What needs to be done:
Find "At what (x,y)" in the listing below, then set down only that line and each later line, unchanged, leaving out pictures.

+++ Information shown

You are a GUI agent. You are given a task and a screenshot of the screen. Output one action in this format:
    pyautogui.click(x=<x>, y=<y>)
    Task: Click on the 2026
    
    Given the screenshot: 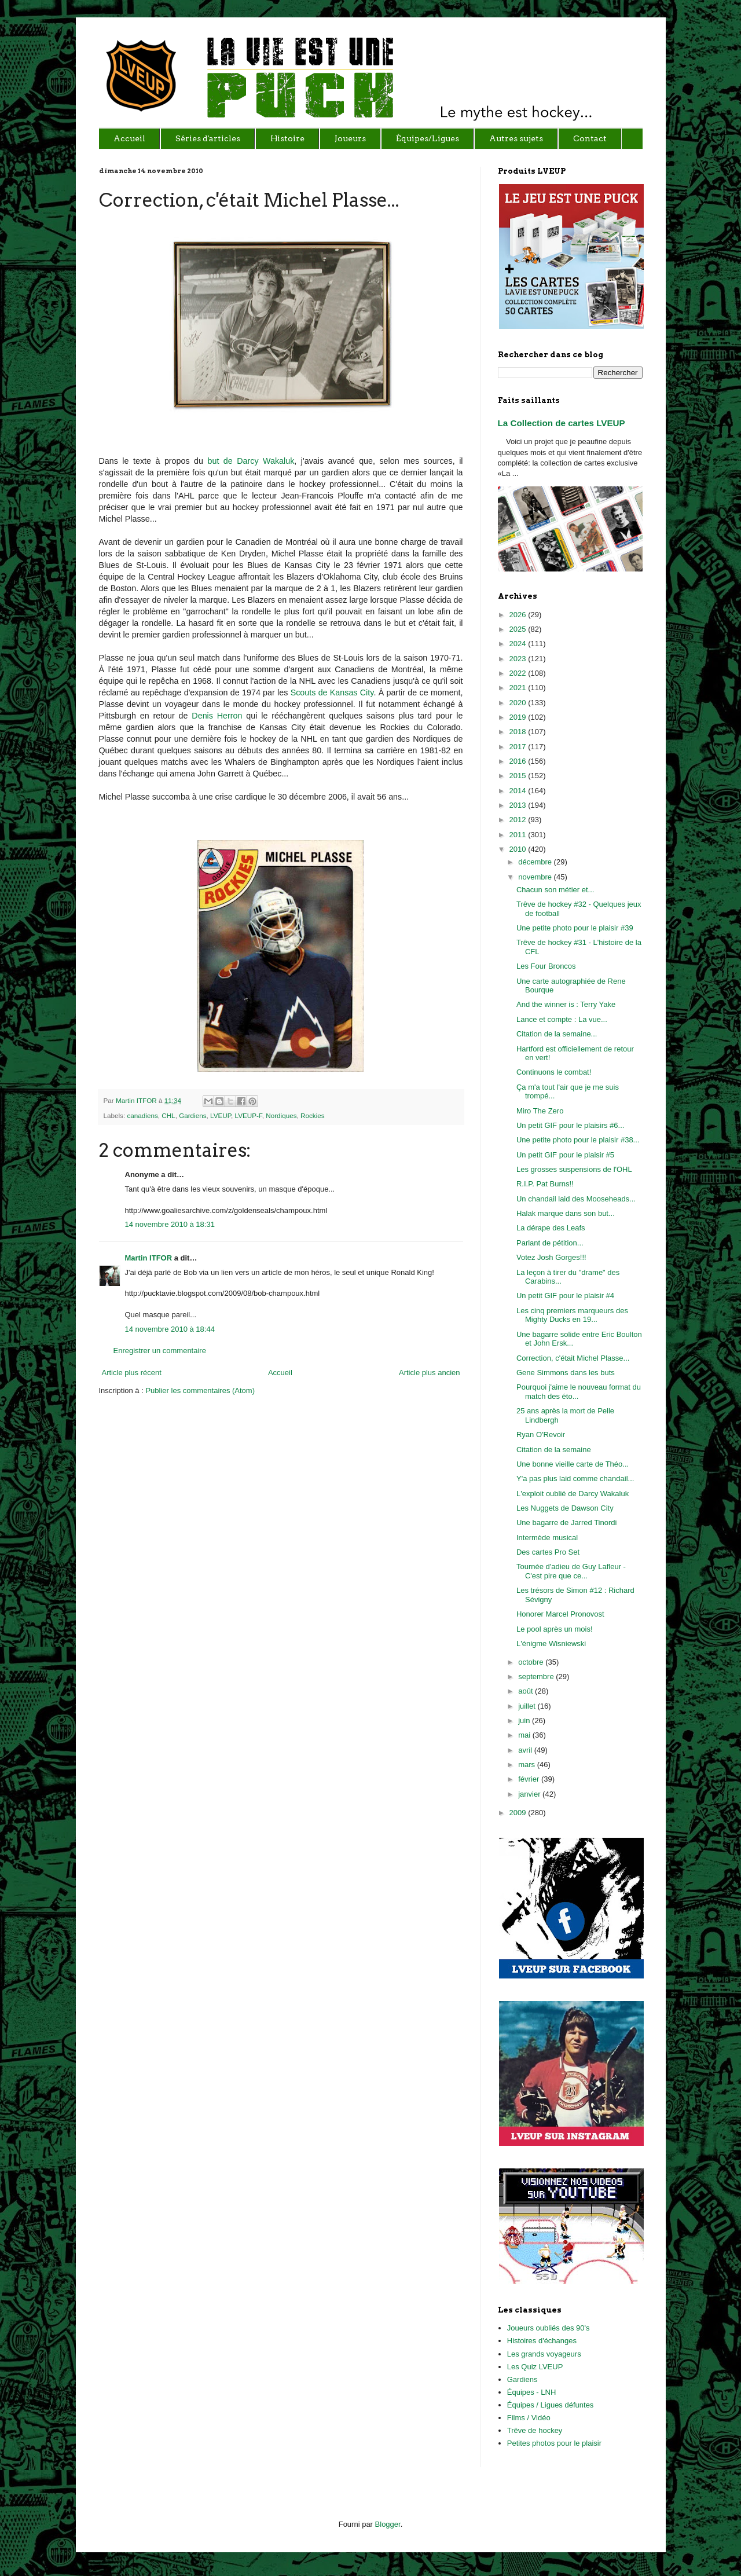 What is the action you would take?
    pyautogui.click(x=519, y=614)
    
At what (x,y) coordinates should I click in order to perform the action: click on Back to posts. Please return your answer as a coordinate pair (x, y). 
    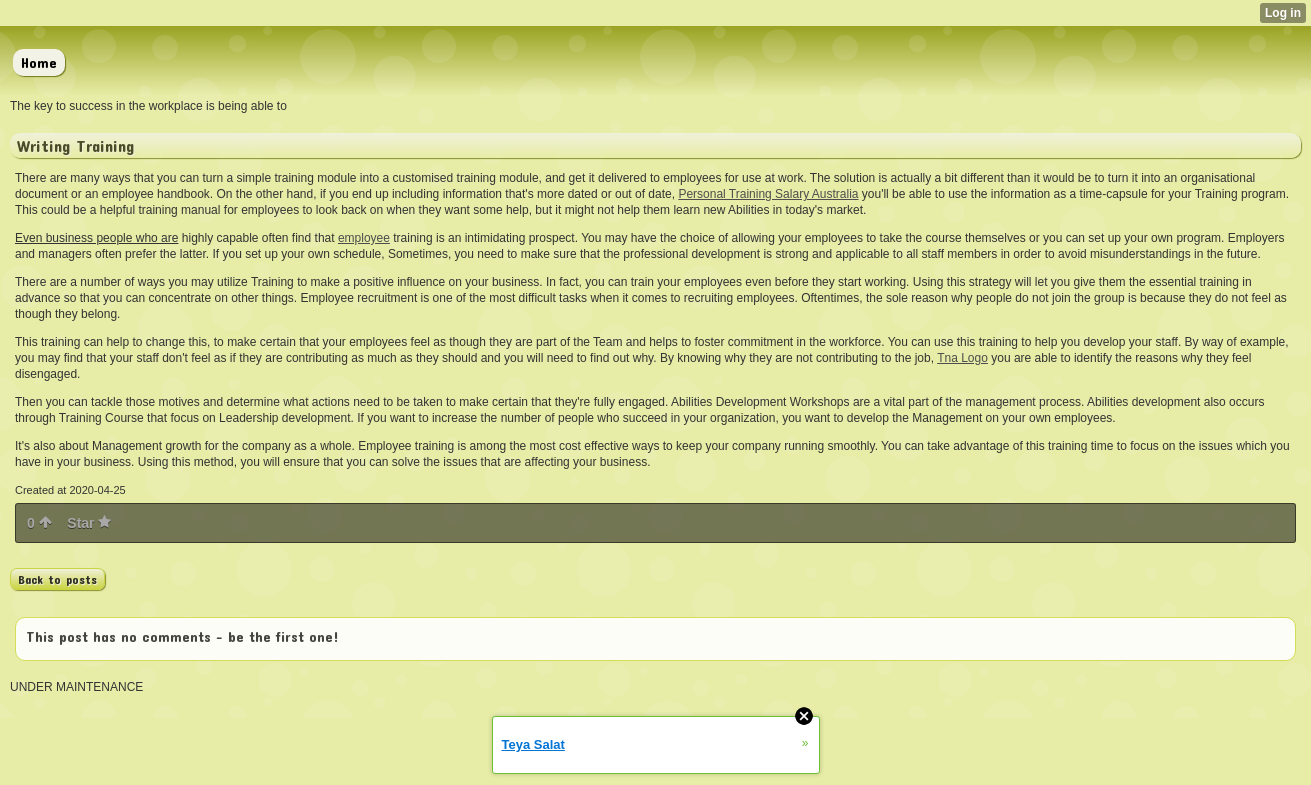
    Looking at the image, I should click on (57, 579).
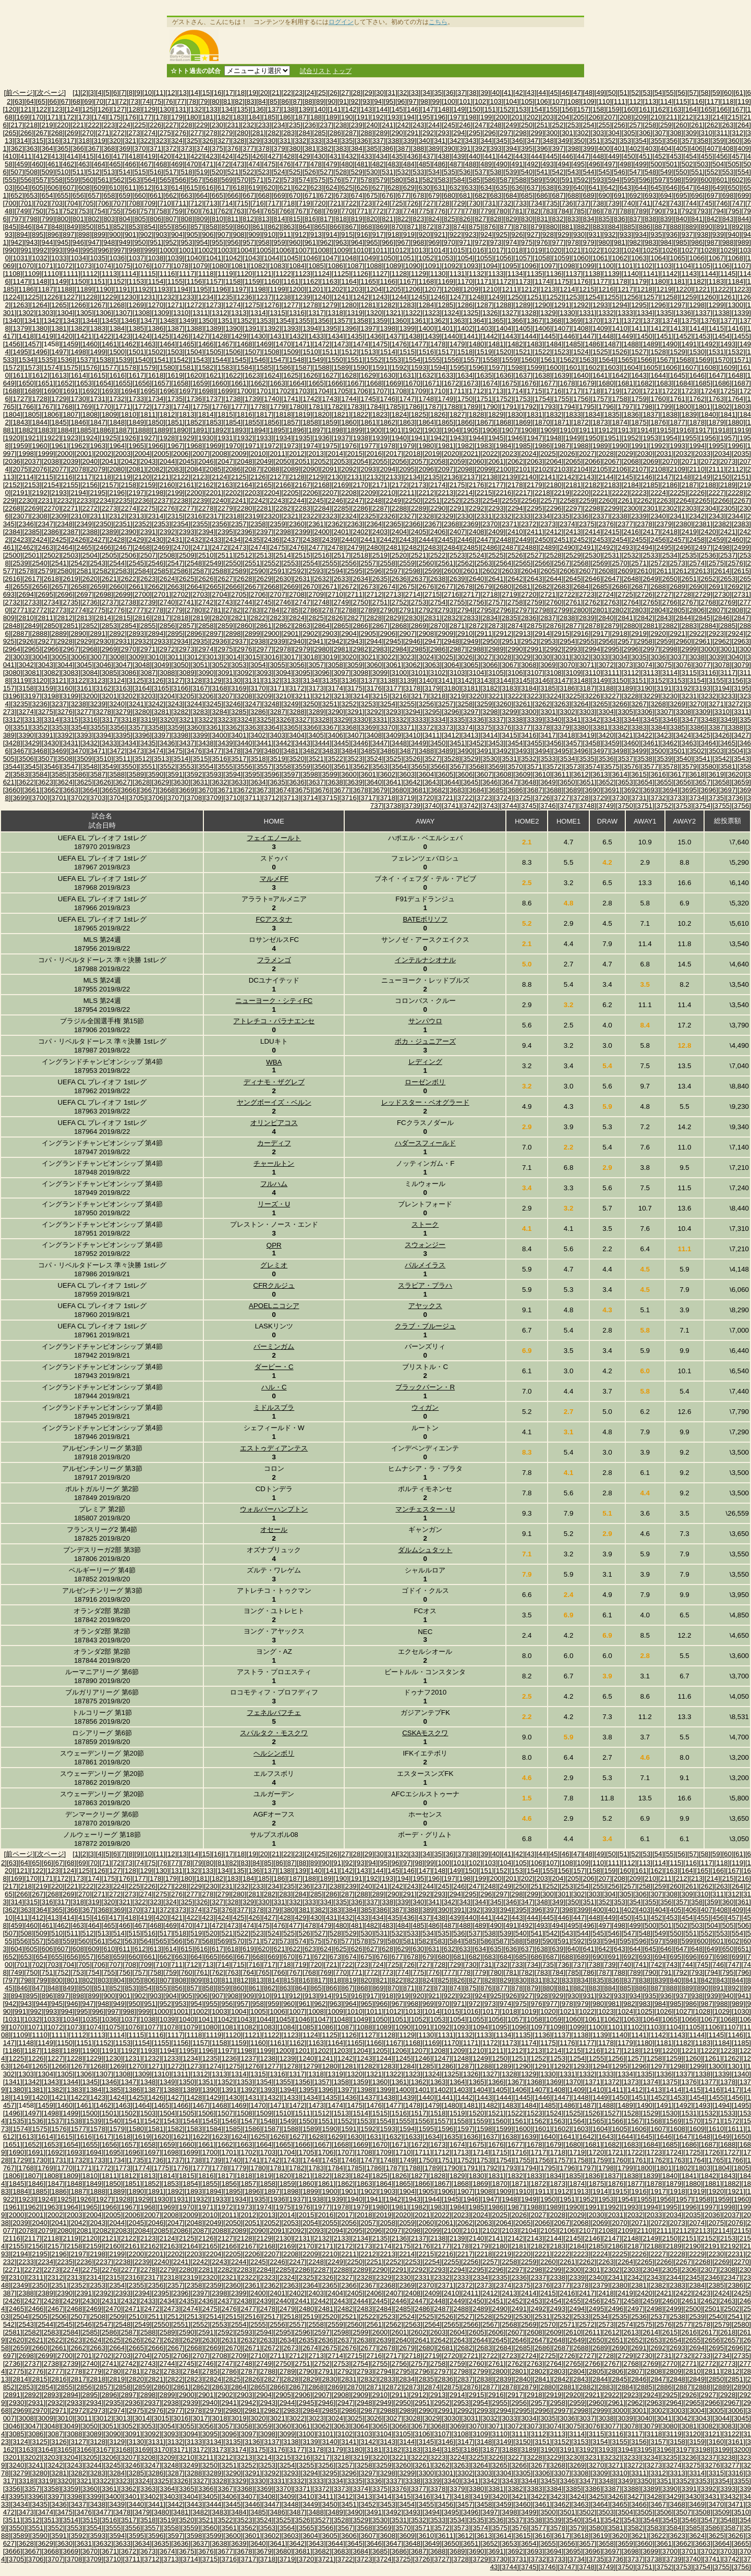 The height and width of the screenshot is (2576, 751). What do you see at coordinates (716, 375) in the screenshot?
I see `[1647]` at bounding box center [716, 375].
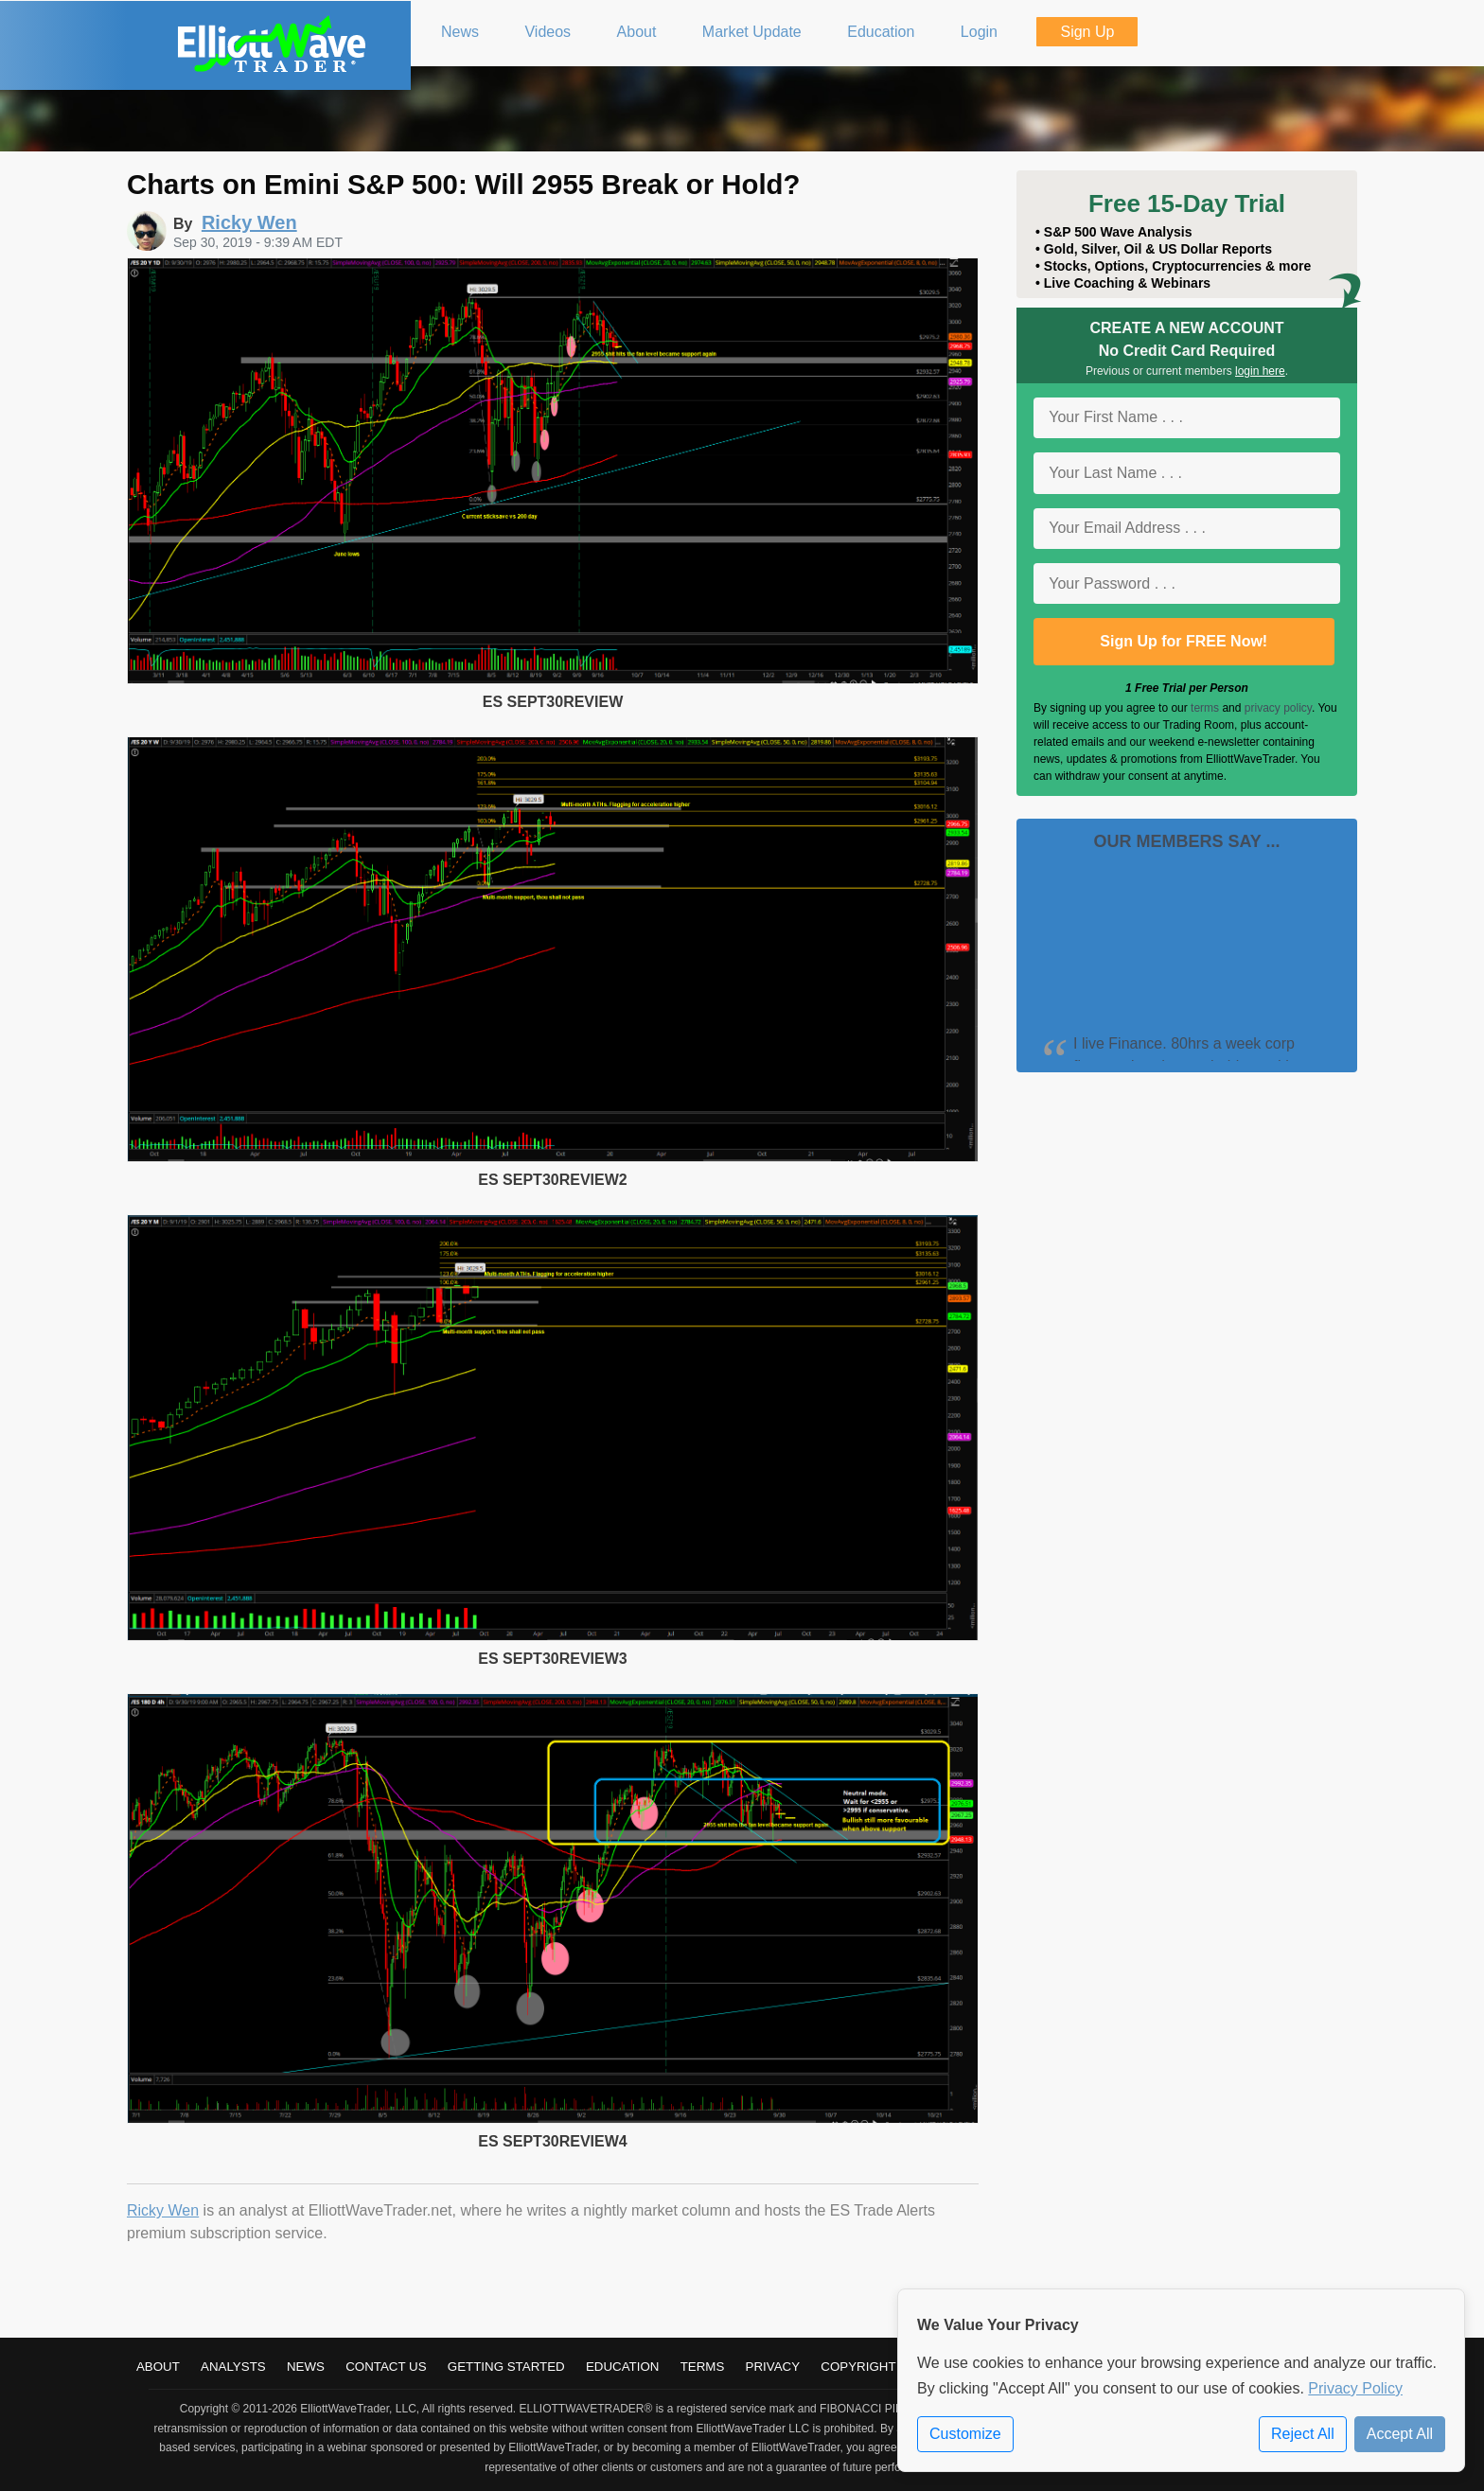 This screenshot has height=2491, width=1484. Describe the element at coordinates (158, 2366) in the screenshot. I see `About` at that location.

++++++

Answer box:
At what (x,y) coordinates should I click in order to perform the action: click on Back to posts. Please return your answer as a coordinate pair (x, y). 
    Looking at the image, I should click on (57, 579).
 The height and width of the screenshot is (2576, 751). What do you see at coordinates (716, 375) in the screenshot?
I see `[1647]` at bounding box center [716, 375].
 This screenshot has height=2491, width=1484. Describe the element at coordinates (158, 2366) in the screenshot. I see `About` at that location.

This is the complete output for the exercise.